Saved data entries
┄┄┄┄┄┄┄┄┄┄┄┄┄┄┄┄┄┄┄┄

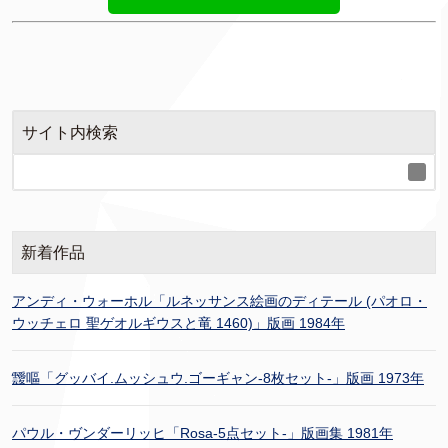
サイト内検索
新着作品
アンディ・ウォーホル「ルネッサンス絵画のディテール (パオロ・
ウッチェロ 聖ゲオルギウスと竜 1460)」版画 1984年
靉嘔「グッバイ.ムッシュウ.ゴーギャン-8枚セット-」版画 1973年
パウル・ヴンダーリッヒ「Rosa-5点セット-」版画集 1981年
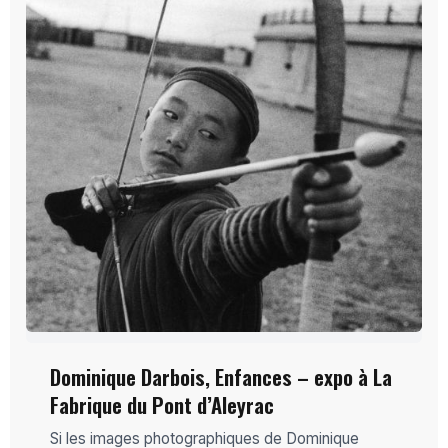
Dominique Darbois, Enfances – expo à La
Fabrique du Pont d’Aleyrac
Si les images photographiques de Dominique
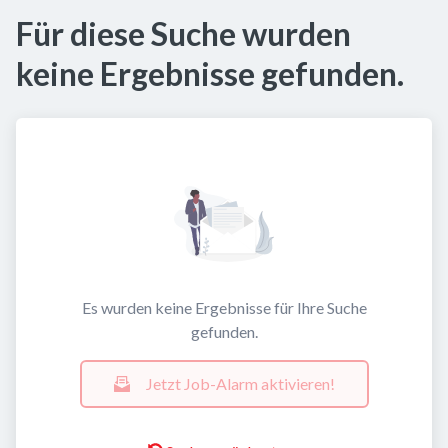
Für diese Suche wurden
keine Ergebnisse gefunden.
Es wurden keine Ergebnisse für Ihre Suche
gefunden.
Jetzt Job-Alarm aktivieren!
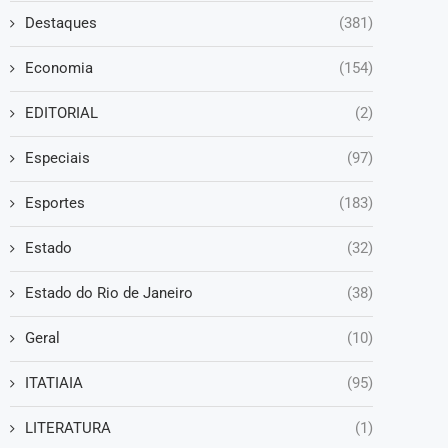
Destaques
(381)
Economia
(154)
EDITORIAL
(2)
Especiais
(97)
Esportes
(183)
Estado
(32)
Estado do Rio de Janeiro
(38)
Geral
(10)
ITATIAIA
(95)
LITERATURA
(1)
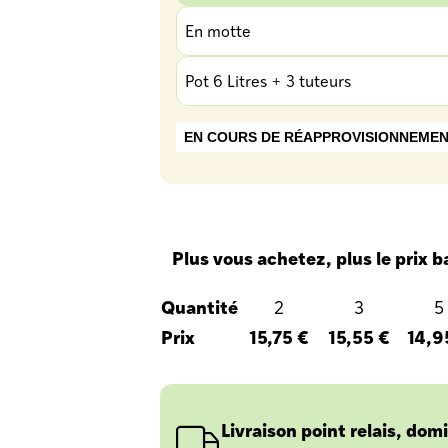
En motte
Pot 6 Litres + 3 tuteurs
EN COURS DE RÉAPPROVISIONNEME
Plus vous achetez, plus le prix ba
Quantité
2
3
5
Prix
15,75 €
15,55 €
14,9
Livraison point relais, domi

┄┄┄┄┄┄┄┄┄┄┄┄┄┄┄┄┄┄┄┄

> _WHAT YOU SHOULD DO_:
A word-for-word copy of the entries is needed, with no pictures in it.

> _ANSWER TO THE EXERCISE_:
サイト内検索
新着作品
アンディ・ウォーホル「ルネッサンス絵画のディテール (パオロ・
ウッチェロ 聖ゲオルギウスと竜 1460)」版画 1984年
靉嘔「グッバイ.ムッシュウ.ゴーギャン-8枚セット-」版画 1973年
パウル・ヴンダーリッヒ「Rosa-5点セット-」版画集 1981年
Dominique Darbois, Enfances – expo à La
Fabrique du Pont d’Aleyrac
Si les images photographiques de Dominique
Für diese Suche wurden
keine Ergebnisse gefunden.
Es wurden keine Ergebnisse für Ihre Suche
gefunden.
Jetzt Job-Alarm aktivieren!
Destaques
(381)
Economia
(154)
EDITORIAL
(2)
Especiais
(97)
Esportes
(183)
Estado
(32)
Estado do Rio de Janeiro
(38)
Geral
(10)
ITATIAIA
(95)
LITERATURA
(1)
En motte
Pot 6 Litres + 3 tuteurs
EN COURS DE RÉAPPROVISIONNEME
Plus vous achetez, plus le prix ba
Quantité
2
3
5
Prix
15,75 €
15,55 €
14,9
Livraison point relais, domi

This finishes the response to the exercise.